FDA Approves New Indication for Crestor
On Feb. 8 the U.S. Food and Drug Administration approved the cholesterol-lowering medication Crestor (rosuvastatin) for some patients who are at increased risk of heart disease but have not been diagnosed with it.
The new indication is for reducing the likelihood of a heart attack or stroke or the need for a procedure to treat blocked or narrowed arteries in patients who have never been told they have heart disease but are nevertheless at increased risk of a cardiac event.
Specifically, this includes men 50 years of age and older and women 60 years of age and older who have an elevated amount of a substance known as high sensitivity C-reactive protein in their blood and at least one additional traditional cardiovascular risk factor such as smoking, high blood pressure, a family history of premature heart disease, or low amounts of high-density lipoprotein or HDL cholesterol, the so-called "good cholesterol."

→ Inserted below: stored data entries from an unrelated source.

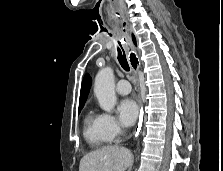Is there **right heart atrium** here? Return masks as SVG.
Listing matches in <instances>:
<instances>
[{"instance_id": "1", "label": "right heart atrium", "mask_w": 223, "mask_h": 171, "mask_svg": "<svg viewBox=\"0 0 223 171\" xmlns=\"http://www.w3.org/2000/svg\"><path fill=\"white\" fill-rule=\"evenodd\" d=\"M100 119L102 129L107 138L110 141L116 139L122 132V128L117 119L113 115L108 113H102L100 115Z\"/></svg>"}]
</instances>
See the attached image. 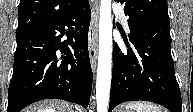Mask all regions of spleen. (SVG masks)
<instances>
[{
  "label": "spleen",
  "instance_id": "1",
  "mask_svg": "<svg viewBox=\"0 0 193 112\" xmlns=\"http://www.w3.org/2000/svg\"><path fill=\"white\" fill-rule=\"evenodd\" d=\"M127 109H134L137 112H162V109L152 103L144 101H133L127 104Z\"/></svg>",
  "mask_w": 193,
  "mask_h": 112
}]
</instances>
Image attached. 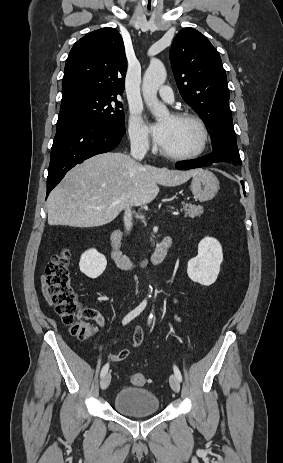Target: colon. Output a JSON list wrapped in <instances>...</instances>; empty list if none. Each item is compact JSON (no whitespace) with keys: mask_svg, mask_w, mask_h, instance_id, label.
Masks as SVG:
<instances>
[{"mask_svg":"<svg viewBox=\"0 0 283 463\" xmlns=\"http://www.w3.org/2000/svg\"><path fill=\"white\" fill-rule=\"evenodd\" d=\"M70 258V250L64 248L56 252L48 262L45 271L47 293L61 320L70 326L71 333L78 339L86 340L93 335L92 322L99 323L101 318L96 310L81 307L72 285ZM130 381L136 386L148 383L147 377L138 372L130 374Z\"/></svg>","mask_w":283,"mask_h":463,"instance_id":"5ec220e1","label":"colon"}]
</instances>
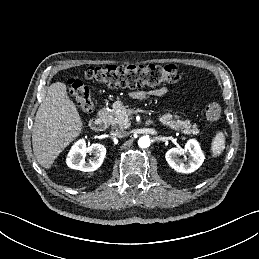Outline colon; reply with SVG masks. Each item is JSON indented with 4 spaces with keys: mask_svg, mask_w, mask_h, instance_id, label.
Wrapping results in <instances>:
<instances>
[{
    "mask_svg": "<svg viewBox=\"0 0 259 259\" xmlns=\"http://www.w3.org/2000/svg\"><path fill=\"white\" fill-rule=\"evenodd\" d=\"M85 77L89 81L110 87L141 88L176 83L179 80V73L174 65H109L89 67ZM68 91L77 100L83 114L93 111L94 102L90 88L86 84L79 79H70ZM205 114L209 122L218 121L221 116V105L218 102H211L207 105Z\"/></svg>",
    "mask_w": 259,
    "mask_h": 259,
    "instance_id": "1",
    "label": "colon"
}]
</instances>
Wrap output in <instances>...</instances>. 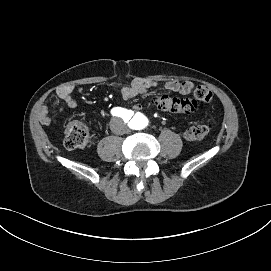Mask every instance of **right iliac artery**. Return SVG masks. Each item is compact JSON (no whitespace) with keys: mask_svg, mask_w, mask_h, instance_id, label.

This new indication does not support the use of Crestor in individuals who have an elevated high sensitivity C-reactive protein but no traditional cardiovascular risk factors.
Crestor is in a class of drugs called statins, which work by stopping an enzyme called HMG-CoA reductase from making cholesterol. High amounts of low-density lipoprotein or LDL cholesterol, the so-called "bad cholesterol," is a known risk factor for heart attacks, strokes, and heart disease.
"This expanded indication for Crestor will provide health care providers with a new therapeutic option to help appropriately-identified people lower their risk for a cardiac event," said Eric Colman M.D., deputy director, Division of Metabolism and Endocrinology Products in the FDA's Center for Drug Evaluation and Research.